Exercise ▸
Only lines with the word "Belli" are wanted; copy each of them from the listing below.
= = = = = = =
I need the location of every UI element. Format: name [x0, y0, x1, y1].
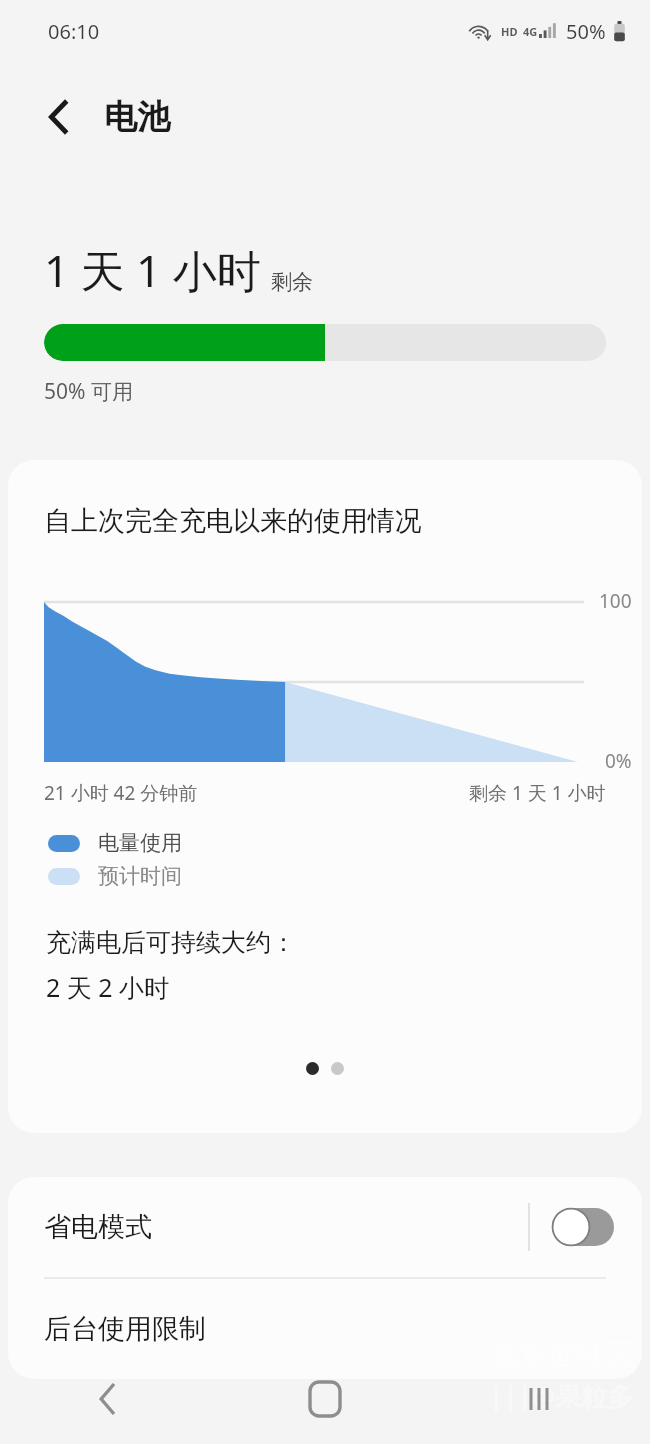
staticText: 自上次完全充电以来的使用情况: [44, 504, 422, 538]
staticText: 后台使用限制: [44, 1312, 206, 1346]
staticText: 充满电后可持续大约：: [46, 927, 296, 958]
staticText: 06:10: [48, 18, 100, 45]
staticText: 1 天 1 小时: [44, 240, 261, 300]
staticText: 50%: [566, 18, 606, 45]
staticText: 50% 可用: [44, 377, 133, 406]
button[interactable]: 省电模式: [8, 1177, 642, 1277]
staticText: 0%: [605, 748, 632, 774]
staticText: 2 天 2 小时: [46, 970, 170, 1004]
button[interactable]: Recent apps: [433, 1354, 650, 1444]
button[interactable]: 后台使用限制: [8, 1279, 642, 1379]
button[interactable]: 自上次完全充电以来的使用情况: [8, 460, 642, 1133]
button[interactable]: Back: [0, 1354, 216, 1444]
button[interactable]: Power saving mode toggle: [552, 1208, 614, 1246]
staticText: 剩余 1 天 1 小时: [469, 780, 606, 806]
staticText: 电池: [104, 96, 170, 138]
staticText: 21 小时 42 分钟前: [44, 780, 198, 806]
staticText: 预计时间: [98, 863, 182, 889]
staticText: 4G: [523, 24, 538, 39]
staticText: 电量使用: [98, 830, 182, 856]
staticText: 省电模式: [44, 1210, 152, 1244]
staticText: HD: [501, 24, 518, 39]
staticText: |||@果粒多: [489, 1378, 634, 1414]
button[interactable]: Back: [32, 89, 88, 145]
button[interactable]: Home: [216, 1354, 433, 1444]
staticText: 剩余: [271, 269, 313, 295]
staticText: 100: [599, 588, 632, 614]
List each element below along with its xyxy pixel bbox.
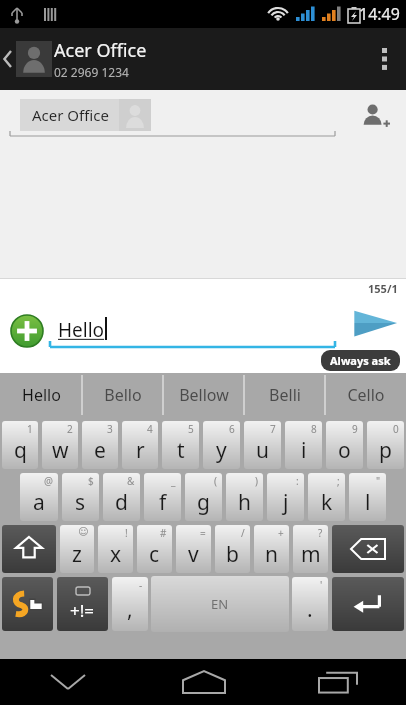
staticText: x	[110, 540, 122, 569]
staticText: @	[44, 474, 53, 488]
staticText: EN	[211, 595, 229, 613]
staticText: .	[307, 595, 313, 624]
staticText: w	[52, 436, 69, 465]
button[interactable]: 1	[2, 421, 38, 469]
button[interactable]: Hello	[0, 373, 82, 417]
button[interactable]: Back	[0, 659, 136, 705]
staticText: s	[75, 488, 86, 517]
staticText: m	[301, 540, 321, 569]
staticText: 0	[393, 422, 399, 436]
staticText: e	[94, 436, 106, 465]
staticText: v	[188, 540, 199, 569]
button[interactable]: Back	[0, 28, 54, 90]
staticText: 9	[352, 422, 358, 436]
staticText: 2	[67, 422, 73, 436]
button[interactable]: &	[103, 473, 140, 521]
button[interactable]: Add attachment	[8, 312, 46, 350]
button[interactable]: Home	[136, 659, 271, 705]
staticText: a	[33, 488, 45, 517]
button[interactable]: +	[254, 525, 289, 573]
button[interactable]: _	[144, 473, 181, 521]
button[interactable]: Symbols	[57, 577, 108, 631]
staticText: -	[139, 578, 143, 592]
button[interactable]: ;	[308, 473, 345, 521]
staticText: b	[226, 540, 239, 569]
button[interactable]: Bellow	[163, 373, 244, 417]
button[interactable]: 8	[285, 421, 322, 469]
staticText: 6	[229, 422, 235, 436]
button[interactable]: 0	[367, 421, 404, 469]
staticText: h	[238, 488, 251, 517]
button[interactable]: Recent apps	[271, 659, 406, 705]
staticText: Bello	[104, 384, 142, 406]
staticText: 8	[311, 422, 317, 436]
button[interactable]: Hello	[50, 305, 335, 355]
staticText: $	[88, 474, 94, 488]
staticText: n	[265, 540, 278, 569]
button[interactable]: )	[226, 473, 263, 521]
button[interactable]: More options	[362, 28, 406, 90]
button[interactable]: 5	[162, 421, 199, 469]
button[interactable]: 4	[122, 421, 158, 469]
staticText: )	[255, 474, 258, 488]
staticText: d	[115, 488, 128, 517]
staticText: 14:49	[359, 3, 400, 25]
staticText: i	[301, 436, 307, 465]
button[interactable]: Shift	[2, 525, 56, 573]
button[interactable]: /	[215, 525, 250, 573]
button[interactable]: Send	[348, 303, 402, 343]
button[interactable]: '	[292, 577, 328, 631]
button[interactable]: Bello	[82, 373, 163, 417]
button[interactable]: (	[185, 473, 222, 521]
button[interactable]: EN	[151, 576, 289, 632]
staticText: 7	[270, 422, 276, 436]
staticText: '	[320, 578, 323, 592]
button[interactable]: 9	[326, 421, 363, 469]
staticText: +!=	[70, 599, 95, 622]
button[interactable]: ☺	[60, 525, 94, 573]
staticText: 3	[107, 422, 113, 436]
staticText: (	[214, 474, 217, 488]
staticText: Belli	[269, 384, 301, 406]
button[interactable]: 6	[203, 421, 240, 469]
button[interactable]: Enter	[332, 577, 404, 631]
button[interactable]: "	[349, 473, 386, 521]
staticText: q	[14, 436, 27, 465]
staticText: 4	[147, 422, 153, 436]
button[interactable]: Handwriting	[2, 577, 53, 631]
staticText: Acer Office	[54, 38, 147, 63]
button[interactable]: !	[98, 525, 133, 573]
button[interactable]: 7	[244, 421, 281, 469]
button[interactable]: Cello	[325, 373, 406, 417]
button[interactable]: =	[176, 525, 211, 573]
staticText: z	[72, 540, 82, 569]
button[interactable]: Always ask	[330, 353, 391, 368]
staticText: 02 2969 1234	[54, 64, 129, 80]
staticText: j	[283, 488, 289, 517]
staticText: 155/1	[368, 281, 398, 296]
button[interactable]: -	[112, 577, 148, 631]
staticText: g	[197, 488, 210, 517]
button[interactable]: Backspace	[332, 525, 404, 573]
staticText: "	[376, 474, 381, 488]
staticText: Acer Office	[32, 105, 109, 125]
staticText: p	[379, 436, 392, 465]
button[interactable]: Belli	[244, 373, 325, 417]
staticText: _	[171, 474, 176, 488]
staticText: :	[296, 474, 299, 488]
staticText: l	[365, 488, 371, 517]
button[interactable]: Add recipient	[352, 94, 398, 140]
staticText: y	[216, 436, 227, 465]
button[interactable]: ?	[293, 525, 328, 573]
button[interactable]: $	[62, 473, 99, 521]
staticText: 5	[188, 422, 194, 436]
button[interactable]: 2	[42, 421, 78, 469]
button[interactable]: Acer Office	[20, 99, 151, 131]
button[interactable]: @	[20, 473, 58, 521]
staticText: Hello	[22, 384, 61, 406]
staticText: Always ask	[330, 353, 391, 368]
staticText: 1	[27, 422, 33, 436]
button[interactable]: 3	[82, 421, 118, 469]
button[interactable]: :	[267, 473, 304, 521]
button[interactable]: #	[137, 525, 172, 573]
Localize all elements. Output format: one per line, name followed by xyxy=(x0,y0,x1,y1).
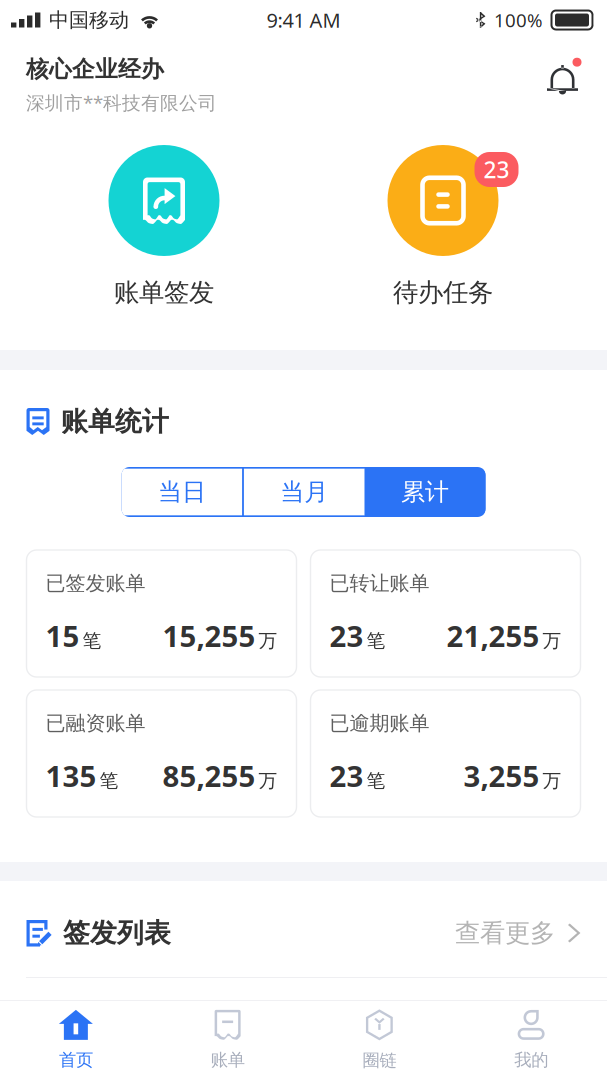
staticText: 85,255 xyxy=(162,756,256,795)
button[interactable]: 首页 xyxy=(0,1001,152,1079)
button[interactable]: 当日 xyxy=(122,469,242,515)
staticText: 中国移动 xyxy=(49,8,129,32)
button[interactable]: 累计 xyxy=(365,469,486,515)
staticText: 15,255 xyxy=(162,616,256,655)
staticText: 首页 xyxy=(59,1049,93,1071)
staticText: 待办任务 xyxy=(393,277,493,308)
staticText: 万 xyxy=(542,629,562,652)
staticText: 笔 xyxy=(82,629,102,652)
staticText: 累计 xyxy=(401,477,449,507)
staticText: 23 xyxy=(330,616,364,655)
staticText: 笔 xyxy=(100,769,118,792)
staticText: 深圳市**科技有限公司 xyxy=(26,90,217,115)
staticText: 当日 xyxy=(158,477,206,507)
staticText: 135 xyxy=(46,756,96,795)
button[interactable]: 23 xyxy=(362,145,524,308)
staticText: 圈链 xyxy=(362,1050,396,1071)
button[interactable]: 我的 xyxy=(455,1001,607,1079)
button[interactable]: 查看更多 xyxy=(455,917,581,948)
staticText: 23 xyxy=(330,756,364,795)
staticText: 笔 xyxy=(366,769,386,792)
staticText: 15 xyxy=(46,616,80,655)
staticText: 3,255 xyxy=(464,756,540,795)
staticText: 21,255 xyxy=(446,616,540,655)
staticText: 账单签发 xyxy=(114,277,214,308)
staticText: 当月 xyxy=(280,477,328,507)
staticText: 万 xyxy=(258,629,278,652)
staticText: 我的 xyxy=(514,1049,548,1071)
button[interactable]: Notifications xyxy=(544,55,584,97)
staticText: 账单 xyxy=(211,1049,245,1071)
button[interactable]: 当月 xyxy=(244,469,365,515)
button[interactable]: 账单签发 xyxy=(82,145,246,308)
staticText: 签发列表 xyxy=(63,917,171,949)
staticText: 已签发账单 xyxy=(46,571,146,596)
staticText: 23 xyxy=(484,154,510,184)
staticText: 笔 xyxy=(366,629,386,652)
staticText: 9:41 AM xyxy=(266,7,340,33)
button[interactable]: 账单 xyxy=(152,1001,304,1079)
staticText: 已逾期账单 xyxy=(330,711,430,736)
staticText: 查看更多 xyxy=(455,917,555,948)
staticText: 已融资账单 xyxy=(46,711,146,736)
staticText: 账单统计 xyxy=(61,405,169,438)
staticText: 核心企业经办 xyxy=(26,55,164,83)
staticText: 100% xyxy=(494,8,543,32)
staticText: 万 xyxy=(258,769,278,792)
staticText: 万 xyxy=(542,769,562,792)
staticText: 已转让账单 xyxy=(330,571,430,596)
button[interactable]: 圈链 xyxy=(304,1001,455,1079)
= = = = = = =
Expected answer ▸
staticText: Belli	[269, 384, 301, 406]
button[interactable]: Belli	[244, 373, 325, 417]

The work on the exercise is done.